Шрифт:
Интервал:
Закладка:
В принципе, секрет ее успеха у читателей не так уж сложен и объясняется несколькими причинами. Первая и самая глубинная – отношение к человеческой жизни как к реке, в которую не войти дважды. Этот философский образ существует в нашей цивилизации уже тысячи лет и пронимает до закоулков души и до сердца даже не философски настроенного читателя. Самая известная книга такого плана – роман Марка Твена о плавании беспризорника Геккльберри Финна на плоту по Миссисипи. Эта трагикомическая приключенческая история всех читателей превращает в подростков, ибо кто из нас не мечтал в юном возрасте о чем-то таком? И как жаль, что русские писатели не написали великого романа о плавании по Волге! Но и англичанам удалось сочинить всего лишь остроумную книжицу о десятидневном плавании по Темзе от Лондона до Оксфорда трех «в общем довольно заурядных и прозаических молодых людей» с собакой на борту (не считая «Смерти на Ниле» Агаты Кристи, но то совсем другая история).
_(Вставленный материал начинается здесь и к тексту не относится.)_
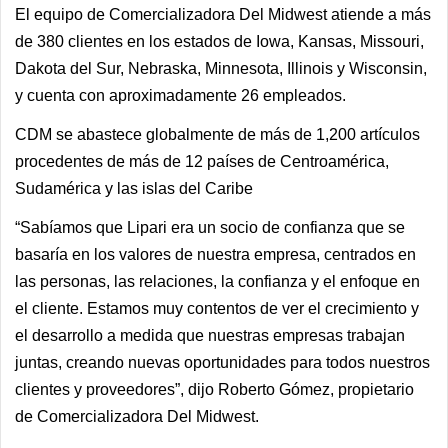
El equipo de Comercializadora Del Midwest atiende a más
de 380 clientes en los estados de Iowa, Kansas, Missouri,
Dakota del Sur, Nebraska, Minnesota, Illinois y Wisconsin,
y cuenta con aproximadamente 26 empleados.
CDM se abastece globalmente de más de 1,200 artículos
procedentes de más de 12 países de Centroamérica,
Sudamérica y las islas del Caribe
“Sabíamos que Lipari era un socio de confianza que se
basaría en los valores de nuestra empresa, centrados en
las personas, las relaciones, la confianza y el enfoque en
el cliente. Estamos muy contentos de ver el crecimiento y
el desarrollo a medida que nuestras empresas trabajan
juntas, creando nuevas oportunidades para todos nuestros
clientes y proveedores”, dijo Roberto Gómez, propietario
de Comercializadora Del Midwest.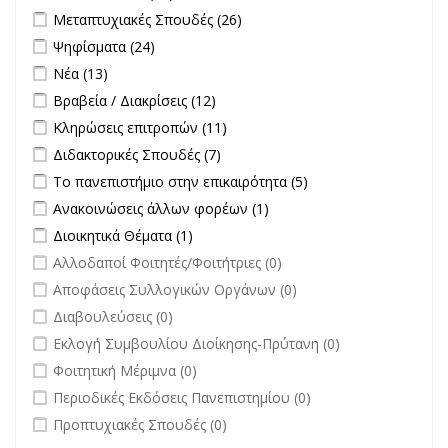
Apply Μεταπτυχιακές Σπουδές filter
Apply Μεταπτυχιακές
Μεταπτυχιακές Σπουδές (26)
Σπουδές filter
Apply Ψηφίσματα filter
Apply Ψηφίσματα filter
Ψηφίσματα (24)
Apply Νέα filter
Apply Νέα filter
Νέα (13)
Apply Βραβεία / Διακρίσεις filter
Apply Βραβεία / Διακρίσεις filter
Βραβεία / Διακρίσεις (12)
Apply Κληρώσεις επιτροπών filter
Apply Κληρώσεις επιτροπών
Κληρώσεις επιτροπών (11)
filter
Apply Διδακτορικές Σπουδές filter
Apply Διδακτορικές Σπουδές
Διδακτορικές Σπουδές (7)
filter
Apply Το πανεπιστήμιο στην επικαιρότητα filter
Apply Το
Το πανεπιστήμιο στην επικαιρότητα (5)
πανεπιστήμιο στην
Apply Ανακοινώσεις άλλων φορέων filter
Apply Ανακοινώσεις
Ανακοινώσεις άλλων φορέων (1)
επικαιρότητα filter
άλλων φορέων filter
Apply Διοικητικά Θέματα filter
Apply Διοικητικά Θέματα filter
Διοικητικά Θέματα (1)
undefined
Αλλοδαποί Φοιτητές/Φοιτήτριες (0)
undefined
Αποφάσεις Συλλογικών Οργάνων (0)
undefined
Διαβουλεύσεις (0)
undefined
Εκλογή Συμβουλίου Διοίκησης-Πρύτανη (0)
undefined
Φοιτητική Μέριμνα (0)
undefined
Περιοδικές Εκδόσεις Πανεπιστημίου (0)
undefined
Προπτυχιακές Σπουδές (0)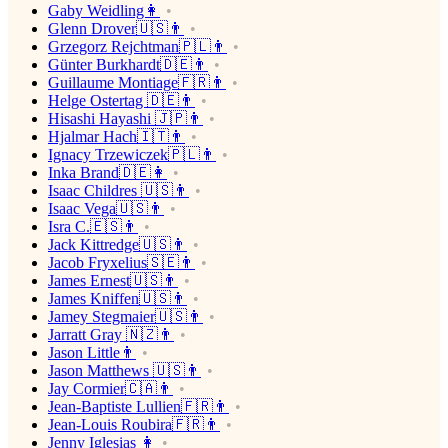
Gaby Weidling👩
Glenn Drover🇺🇸👨
Grzegorz Rejchtman🇵🇱👨
Günter Burkhardt🇩🇪👨
Guillaume Montiage🇫🇷👨
Helge Ostertag 🇩🇪👨
Hisashi Hayashi 🇯🇵👨
Hjalmar Hach🇮🇹👨
Ignacy Trzewiczek🇵🇱👨
Inka Brand🇩🇪👩
Isaac Childres 🇺🇸👨
Isaac Vega🇺🇸👨
Isra C.🇪🇸👨
Jack Kittredge🇺🇸👨
Jacob Fryxelius🇸🇪👨
James Ernest🇺🇸👨
James Kniffen🇺🇸👨
Jamey Stegmaier🇺🇸👨
Jarratt Gray 🇳🇿👨
Jason Little👨
Jason Matthews 🇺🇸👨
Jay Cormier🇨🇦👨
Jean-Baptiste Lullien🇫🇷👨
Jean-Louis Roubira🇫🇷👨
Jenny Iglesias 👩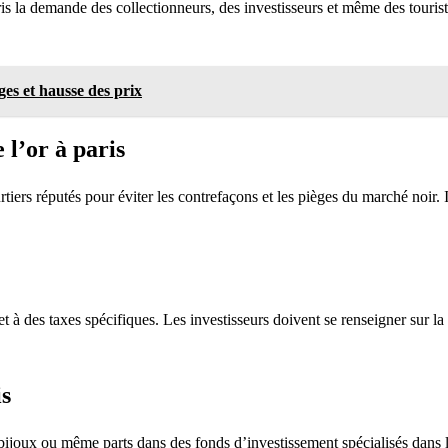
pris la demande des collectionneurs, des investisseurs et même des tou
ges et hausse des prix
 l’or à paris
tiers réputés pour éviter les contrefaçons et les pièges du marché noir. 
t à des taxes spécifiques. Les investisseurs doivent se renseigner sur l
is
es, bijoux ou même parts dans des fonds d’investissement spécialisés dans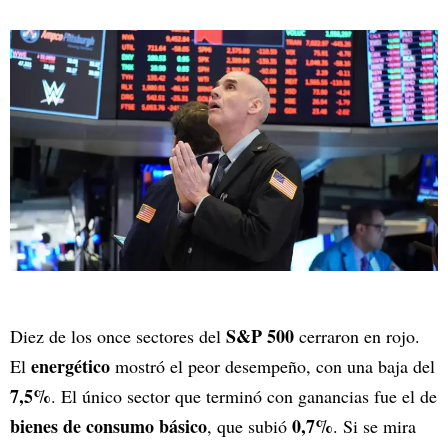
S&P 500
Diez de los once sectores del
cerraron en rojo.
energético
El
mostró el peor desempeño, con una baja del
7,5%
. El único sector que terminó con ganancias fue el de
bienes de consumo básico
0,7%
, que subió
. Si se mira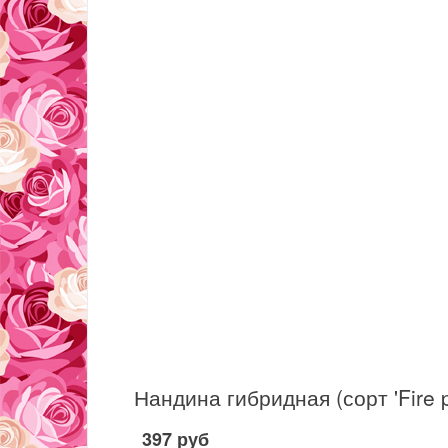
397 руб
Вышедшая в 1889 году книжка Джерома К. Джерома (1859–1927) «Трое в лодке, не считая собаки» немедленно сделалась у британцев культовой, а спрос на прокат лодок по Темзе резко подскочил. Сегодня по долгожительству, количеству переводов и экранизаций эта книжка сравнима с другими литературными шедеврами викторианской эпохи. Благодаря фирменному «идиотизму» британского стёба и налету ретро с течением времени ее обаяние только возросло.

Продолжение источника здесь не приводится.